Saturday, April 21, 2018

MySQL Document Store Document IDs.

Yesterday I was presenting on the MySQL Document Store and was asked if the _id fields created by the server as an InnoDB primary key is a UUID.  I knew that it was not a UUID but I had to hit the documentations (https://dev.mysql.com/doc/x-devapi-userguide/en/understanding-automatic-document-ids.html) to find out what the document ID really is -- a very interesting piece of information.

The Details

 If you are inserting a document lacking a _id key, the server generates a value. The _id is 32 bits of a unique prefix (4 bytes), a time stamp (8 bytes), and serial number (16 bytes). The prefix is assigned by the InnoDB Cluster to help ensure uniqueness across a cluster. The timestamp is the encoded startup time of the server.  The serial numbers uses the auto increment offset and auto increment increment server variables .  From the manual page:
This document ID format ensures that:
The primary key value monotonically increments for inserts originating from a single server instance, although the interval between values is not uniform within a table.
When using multi-primary Group Replication or InnoDB cluster, inserts to the same table from different instances do not have conflicting primary key values; assuming that the instances have the auto_increment_* system variables configured properly.

Properties

Once set, the _id can not be set to another value. Inserting your own value overrides the server assignment. And if you attempt to insert a document with the same _id you the server will generate a duplicate primary key error.

The _id values must be always increasing and sequential for optimal InnoDB performance. The server will keep track of theses numbers across restarts.

The generated _id values for each table/collection  are unique across instances to avoid primary key conflicts and minimize transaction certification in multi-primary Group Replication or InnoDB cluster environments.

Required?

So, you are adding a document to a collection and you get an ERROR: 5115!  That means in the following cast that the _id key/value pair is needed:

JS> db.foobar.add(
-> {
->  Data: "This is a test!"
-> }
-> )
->
ERROR: 5115: Document is missing a required field

JS> db.foobar.add( 
{  Data: "This is a test!" , 
-> _id: "first"
} 
)
Query OK, 1 item affected (0.0076 sec)

Wednesday, April 18, 2018

Storage Engine Vendor Meeting

Oracle will be hosting a MySQL Storage Engine Vendor Meeting next week. I have invited all the usual folks who participate but with the changes in MySQL 8, I may not know if you and or your company is contemplating a new storage engine or are planned to use MySQL 8. Last year we had about ten attendees discussing various topics and I would like to have you too there is you are interested. Please contact me by close of business this Friday if you are interested and will be in the Santa Clara area.

Wednesday, April 4, 2018

Array Ranges in MySQL JSON

Pretend you have a JSON array of data that looks roughly like the following.

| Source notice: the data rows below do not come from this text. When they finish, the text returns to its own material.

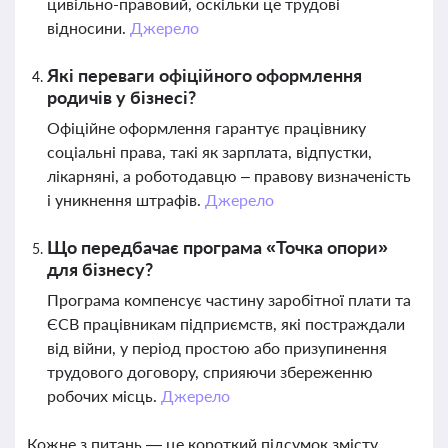
цивільно-правовий, оскільки це трудові
відносини.
Джерело
Які переваги офіційного оформлення
родичів у бізнесі?
Офіційне оформлення гарантує працівнику
соціальні права, такі як зарплата, відпустки,
лікарняні, а роботодавцю – правову визначеність
і уникнення штрафів.
Джерело
Що передбачає програма «Точка опори»
для бізнесу?
Програма компенсує частину заробітної плати та
ЄСВ працівникам підприємств, які постраждали
від війни, у період простою або призупинення
трудового договору, сприяючи збереженню
робочих місць.
Джерело
Кожне з питань — це короткий підсумок змісту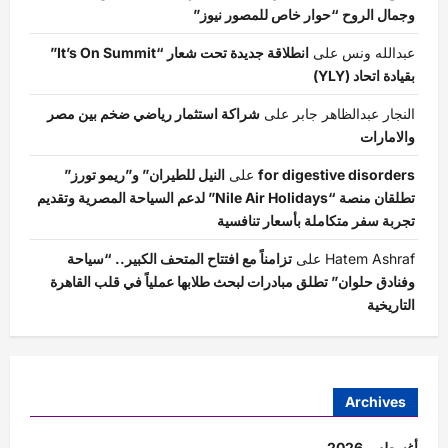
وجمال الروح “حوار خاص للمصور نيوز”
عبدالله ونس
على
انطلاقة جديدة تحت شعار “It’s On Summit”
بقيادة اتحاد (YLY)
النجار عبدالظاهر جابر
على
شراكة استثمار رياضي ضخم بين مصر
والامارات
for digestive disorders
على
النيل للطيران” و”ريمو تورز”
تطلقان منصة “Nile Air Holidays” لدعم السياحة المصرية وتقديم
تجربة سفر متكاملة بأسعار تنافسية
Hatem Ashraf
على
تزامناً مع افتتاح المتحف الكبير.. “سياحة
وفنادق حلوان” تطلق مبادرات لبحث طلابها عملياً في قلب القاهرة
التاريخية
Archives
أغسطس 2026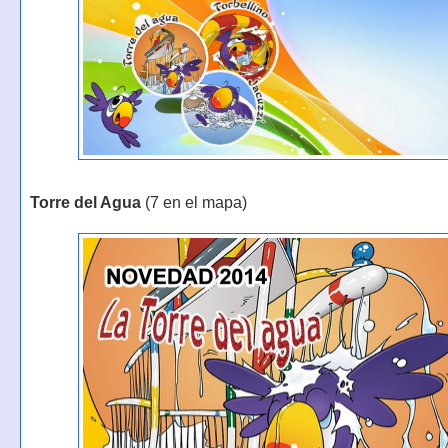
Torre del Agua
(7 en el mapa)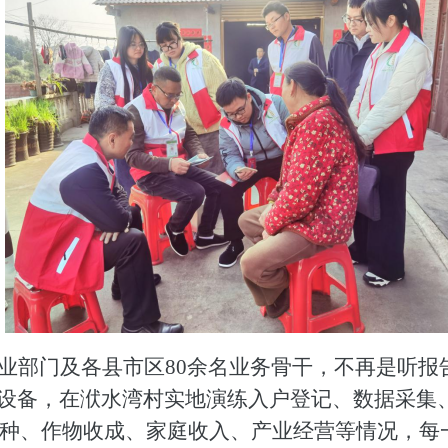
行业部门及
各县市区
8
0余名业务骨干，不再是听报
采集设备，在洑水湾村实地演练入户登记、数据采集
种、作物收成、家庭收入、产业经营等情况，每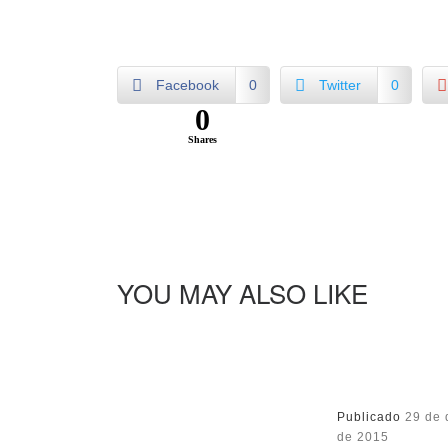
Facebook
0
Twitter
0
0
Shares
YOU MAY ALSO LIKE
Publicado
29 de
de 2015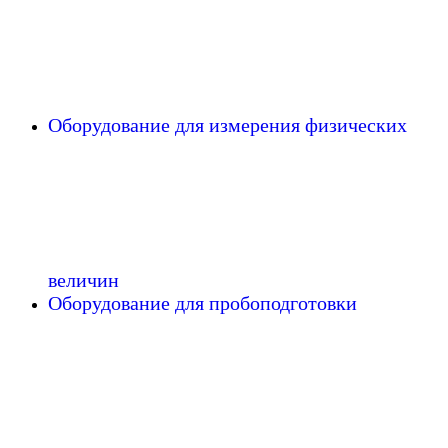
Оборудование для измерения физических
величин
Оборудование для пробоподготовки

mysql> insert into x(y) values('["a","b","c","d"]');
Query OK, 1 row affected (0.10 sec)


You could get all the values from that array using $[*]

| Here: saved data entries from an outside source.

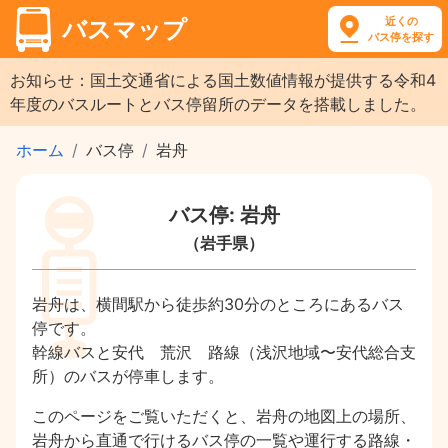
近くの
バスマップ
バス停を探す
お知らせ：国土交通省による国土数値情報が提供する令和4
年度のバスルートとバス停留所のデータを搭載しました。
ホーム
バス停
岩舟
バス停: 岩舟
（岩手県）
岩舟は、横間駅から徒歩約30分のところにあるバス
停です。
幹線バスと安代 荒沢 路線（浅沢地域〜安代総合支
所）のバスが停車します。
このページをご覧いただくと、岩舟の地図上の場所、
岩舟から直通で行けるバス停の一覧や運行する路線・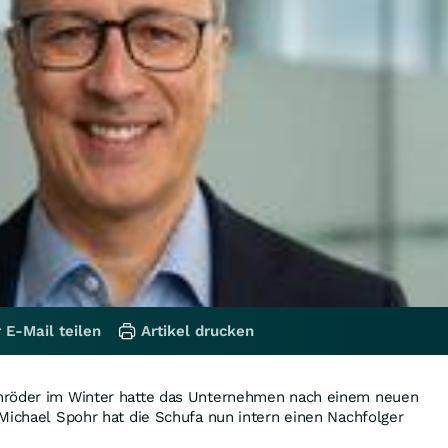
 E-Mail teilen
Artikel drucken
hröder im Winter hatte das Unternehmen nach einem neuen
Michael Spohr hat die Schufa nun intern einen Nachfolger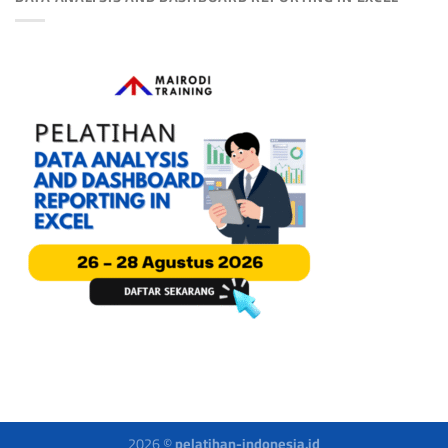
2026 ©
pelatihan-indonesia.id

mysql> select y->"$[*]" from x;
+----------------------+
| y->"$[*]"            |
+----------------------+
| ["a", "b", "c", "d"] |
+----------------------+
1 row in set (0.00 sec)
Or the individual members of the array with an index that starts with zero.

mysql> select y->"$[0]" from x;
+-----------+
| y->"$[0]" |
+-----------+
| "a"       |
+-----------+
1 row in set (0.00 sec)

But what about the times you want the last item in the array and really do not want to loop through all the items? How about using 'last'?

mysql> select y->"$[last]" as 'last' from x;
+------+
| last |
+------+
| "d"  |
+------+
1 row in set (0.00 sec)

Holey Moley! What is this? Well Roland Bouman, who was my predecessor on the MySQL Certification Team many years ago, still contributes to MySQL on a regular basis. He put in a (feature request for a JSON range operator.
So please thank Roland when you see him!!
Be sides 'last' there is 'to' too!.
mysql> select y->'$[last - 3 to last - 1]' as 'last three' from x;
+-----------------+
| last three      |
+-----------------+
| ["a", "b", "c"] |
+-----------------+
1 row in set (0.01 sec)
You can also use the ordinal number, here $[1], to strip off the first value of the array from the rest.
mysql> select y->'$[1 to last]' as 'strip first' from x;
+-----------------+
| strip first     |
+-----------------+
| ["b", "c", "d"] |
+-----------------+
1 row in set (0.00 sec)

This makes juggling array data in JSON columns much easier.

Friday, March 23, 2018

Caching SHA-2 (or 256) Pluggable Authentication for MySQL 8

If you are like me and you spend chilly spring evenings relaxing by the fire, reading the manual for the upcoming MySQL 8 release, you may have seen Caching SHA-2 Pluggable Authentication in section 6.5.1.3. 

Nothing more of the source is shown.